> [WHAT THIS TASK INVOLVES]: In the listing that follows, count the lines holding the word "osobních" and report only that number.

> [DATA FOR PROCESSING]:
|---|

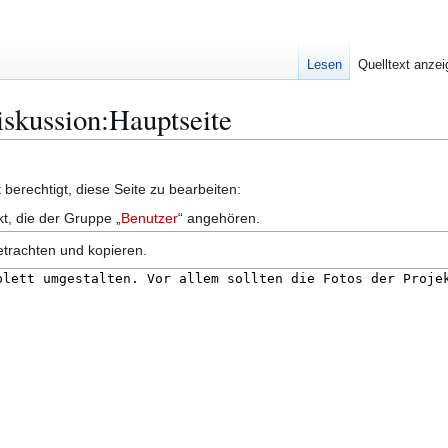
Lesen
Quelltext anze
iskussion:Hauptseite
berechtigt, diese Seite zu bearbeiten:
kt, die der Gruppe „
Benutzer
“ angehören.
etrachten und kopieren.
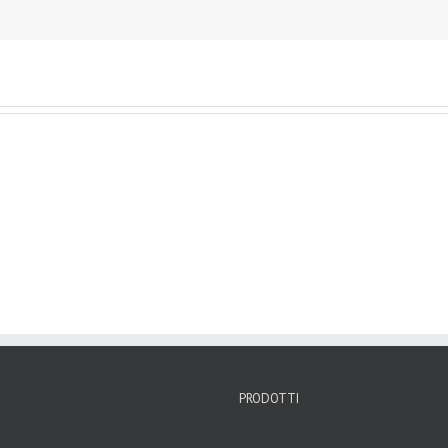
PRODOTTI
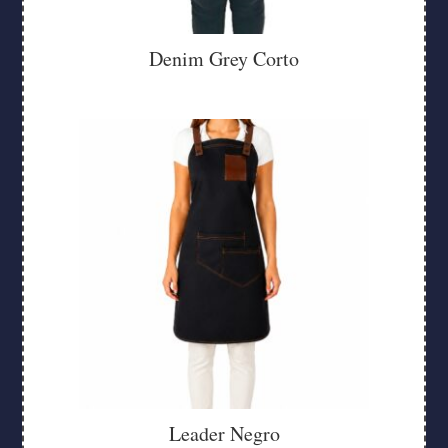
Denim Grey Corto
Leader Negro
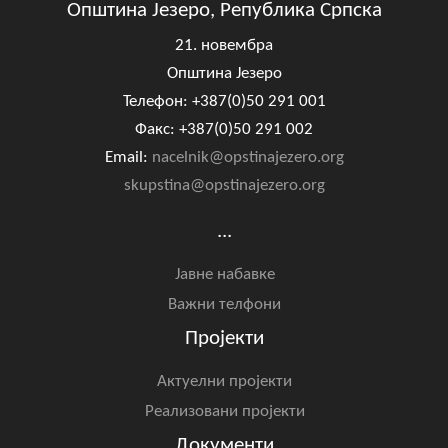
Општина Језеро, Република Српска
21. новембра
Општина Језеро
Телефон: +387(0)50 291 001
Факс: +387(0)50 291 002
Email:
nacelnik@opstinajezero.org
skupstina@opstinajezero.org
...
Јавне набавке
Важни телфони
Пројекти
Актуелни пројекти
Реализовани пројекти
Документи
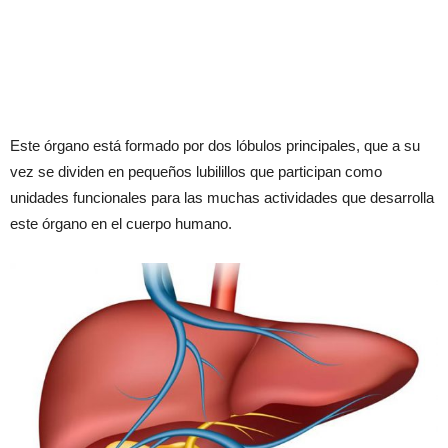
Este órgano está formado por dos lóbulos principales, que a su
vez se dividen en pequeños lubilillos que participan como
unidades funcionales para las muchas actividades que desarrolla
este órgano en el cuerpo humano.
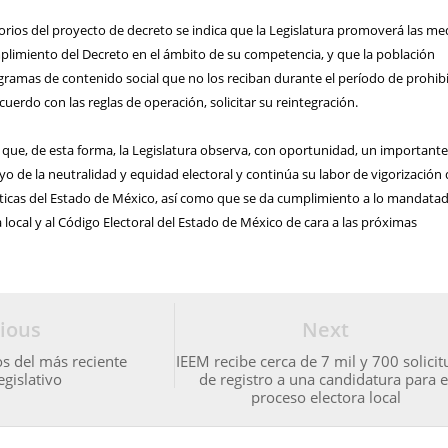
itorios del proyecto de decreto se indica que la Legislatura promoverá las me
plimiento del Decreto en el ámbito de su competencia, y que la población
ogramas de contenido social que no los reciban durante el período de prohib
uerdo con las reglas de operación, solicitar su reintegración.
que, de esta forma, la Legislatura observa, con oportunidad, un important
o de la neutralidad y equidad electoral y continúa su labor de vigorización 
ticas del Estado de México, así como que se da cumplimiento a lo mandata
a local y al Código Electoral del Estado de México de cara a las próximas
ious
Next
s del más reciente
IEEM recibe cerca de 7 mil y 700 solici
egislativo
de registro a una candidatura para e
proceso electora local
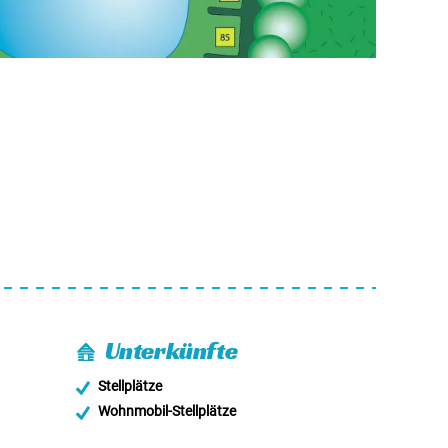
Unterkünfte
Stellplätze
Wohnmobil-Stellplätze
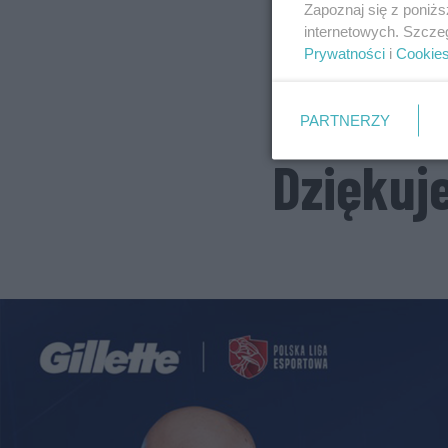
Zapoznaj się z poniż
internetowych. Szcze
Prywatności
i
Cookie
PARTNERZY
Dziękuj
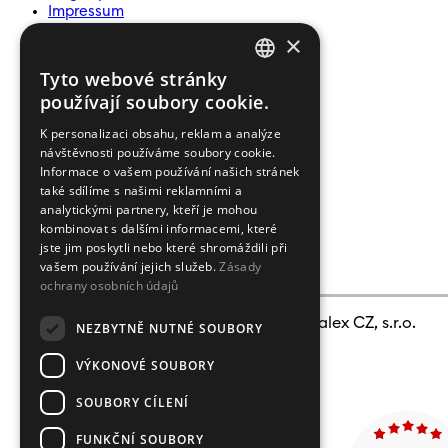
Impressum
Události
×
Ochrana oznamovatelů
Tyto webové stránky
CZECH
NEWSLETTER
používají soubory cookie.
ENGLISH
pro zasílání zpráv a novinek
K personalizaci obsahu, reklam a analýze
zadejte prosím vaši e-mailovou
návštěvnosti používáme soubory cookie.
adresu
Informace o vašem používání našich stránek
také sdílíme s našimi reklamními a
Souhlasím se
zpracováním osobních
údajů
.
analytickými partnery, kteří je mohou
kombinovat s dalšími informacemi, které
ODEBÍRAT
jste jim poskytli nebo které shromáždili při
vašem používání jejich služeb.
Zásady
ochrany osobních údajů
© 2009 - 2026
Crystalex CZ, s.r.o.
NEZBYTNĚ NUTNÉ SOUBORY
VÝKONOVÉ SOUBORY
SOUBORY CÍLENÍ
FUNKČNÍ SOUBORY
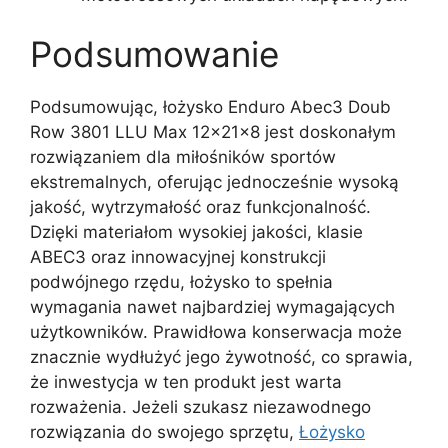
Podsumowanie
Podsumowując, łożysko Enduro Abec3 Doub
Row 3801 LLU Max 12x21x8 jest doskonałym
rozwiązaniem dla miłośników sportów
ekstremalnych, oferując jednocześnie wysoką
jakość, wytrzymałość oraz funkcjonalność.
Dzięki materiałom wysokiej jakości, klasie
ABEC3 oraz innowacyjnej konstrukcji
podwójnego rzędu, łożysko to spełnia
wymagania nawet najbardziej wymagających
użytkowników. Prawidłowa konserwacja może
znacznie wydłużyć jego żywotność, co sprawia,
że inwestycja w ten produkt jest warta
rozważenia. Jeżeli szukasz niezawodnego
rozwiązania do swojego sprzętu,
Łożysko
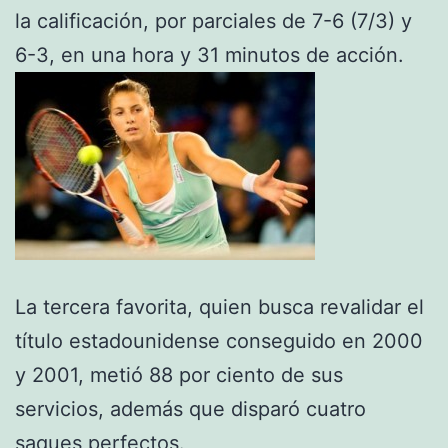
la calificación, por parciales de 7-6 (7/3) y
6-3, en una hora y 31 minutos de acción.
La tercera favorita, quien busca revalidar el
título estadounidense conseguido en 2000
y 2001, metió 88 por ciento de sus
servicios, además que disparó cuatro
saques perfectos.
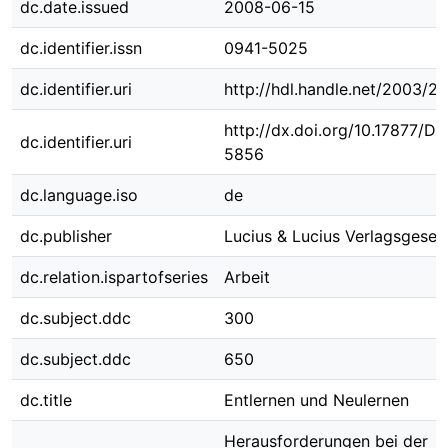
dc.date.issued
2008-06-15
dc.identifier.issn
0941-5025
dc.identifier.uri
http://hdl.handle.net/2003/2
http://dx.doi.org/10.17877/D
dc.identifier.uri
5856
dc.language.iso
de
dc.publisher
Lucius & Lucius Verlagsgesell
dc.relation.ispartofseries
Arbeit
dc.subject.ddc
300
dc.subject.ddc
650
dc.title
Entlernen und Neulernen
Herausforderungen bei der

|---|

> [RESULT]: 2